“Creative and entrepreneurial research which is well protected with patents, copyright and trade marks, exploited through spin-out companies which are adequately funded by angel, VC or corporate investment leads directly to sustainable employment and the creation of wealth.
Chris Lowe is the Director of the Institute of Biotechnology and Professor of Biotechnology at the University of Cambridge. He is a fellow of Trinity Collage.
The principal focus of his biotechnology research programme over the last 30 years has been the high value - low volume sectors of pharmaceuticals, fine chemicals and diagnostics, from pure science to strategic applied science, some of which has significant commercial applications and had led to the establishment of 7 spin-out companies.
His principal areas of expertise are: Downstream Processing of Biopharmaceuticals, Biosensors and Bioelectronics, Enzyme and Microbial Technology.
The post-genomics revolution is still very much in its infancy
As Chris Lowe explains in an interview in businessweekly, “the Institute of Biotechnology is a centre of excellence in biotechnology research. It was established in 1988 to meet growing demands for highly skilled research personnel, and the new knowledge necessary for continuing expansion of the science platform upon which biotechnology innovations are based. Quickly became a leading centre of excellence conducting high quality biotechnology research, providing bioscience training and creating the academic, business and financial leaders of the future.
The Institute aims to create opportunities at the interface of several scientific disciplines and by integrating other business, teaching and training activities into an entrepreneurial culture, it promotes a seamless transition for exploitable research from bench to marketplace. The Institute was awarded a prestigious Queen’s Award for Technological Achievement in 1996, the first such award for Cambridge, and I was named ‘Most Entrepreneurial Scientist of the UK.’
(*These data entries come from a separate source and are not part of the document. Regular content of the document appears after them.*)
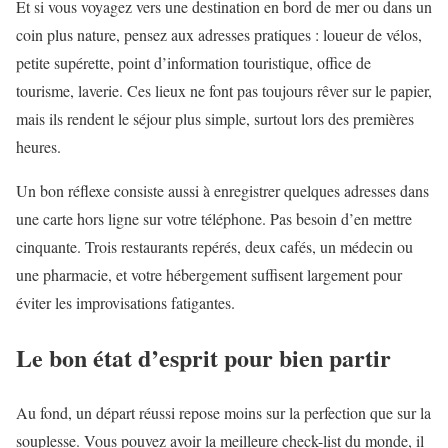
Et si vous voyagez vers une destination en bord de mer ou dans un
coin plus nature, pensez aux adresses pratiques : loueur de vélos,
petite supérette, point d’information touristique, office de
tourisme, laverie. Ces lieux ne font pas toujours rêver sur le papier,
mais ils rendent le séjour plus simple, surtout lors des premières
heures.
Un bon réflexe consiste aussi à enregistrer quelques adresses dans
une carte hors ligne sur votre téléphone. Pas besoin d’en mettre
cinquante. Trois restaurants repérés, deux cafés, un médecin ou
une pharmacie, et votre hébergement suffisent largement pour
éviter les improvisations fatigantes.
Le bon état d’esprit pour bien partir
Au fond, un départ réussi repose moins sur la perfection que sur la
souplesse. Vous pouvez avoir la meilleure check-list du monde, il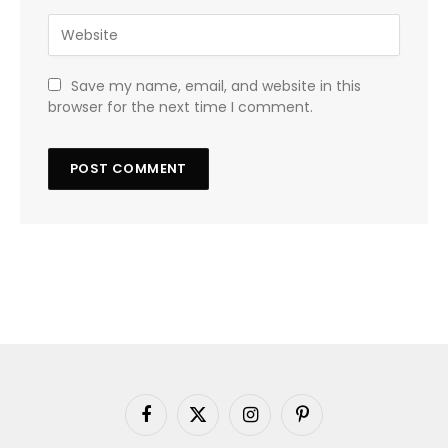
Save my name, email, and website in this
browser for the next time I comment.
Facebook
X
Instagram
Pinterest
(Twitter)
To date, the Institute has been uniquely successful in creating an entrepreneurial ethos in an academic environment. We plan to merge the Institute with the Department of Chemical Engineering to create a new Department of Chemical Engineering and Biotechnology, introduce a limited undergraduate curriculum, enhance our research profile with further staff appointments, engage in clinical translation via what we term Research-to-Patient (R2P), expand the MBE course, establish a small seed fund to support very early stage spin-outs and export our ideas worldwide. I believe that we have a unique model which could serve as an exemplar elsewhere in the world.
The University of Cambridge Vice-Chancellor said: ‘Research-based entrepreneurship is playing an increasing role in driving the UK’s economic growth. The choice of the Institute of Biotechnology for the Queen’s Anniversary Prize is testament not only to its success in putting research at the heart of entrepreneurial learning, but also to its status as a model for others.’
The key headline figures are 10 companies employing over 250 people and worth more than £250m spun out of the Institute following some £10m of public investment in 15 years. The lessons learnt in this process are now being used to inspire the next generation of entrepreneurs.
The Institute’s key concept is to gather together inter-related biological, chemical and physical sciences and medical and engineering disciplines to generate imaginative research at their boundaries and then use these advances to develop business activity and entrepreneurial training.”
Chris Lowe has 250 publications, 7 monographs and 40 patents. He is actively involved in many collaborations worldwide, is on the editorial boards of a number of academic journals, sits on a number of research council, grant awarding and government committees, and is active in various legal and entrepreneurial roles.
Chris Lowe es moderator and panelist at HealthCare Innovation, Wolrd Innovation Summit Hit Barcelona 2009.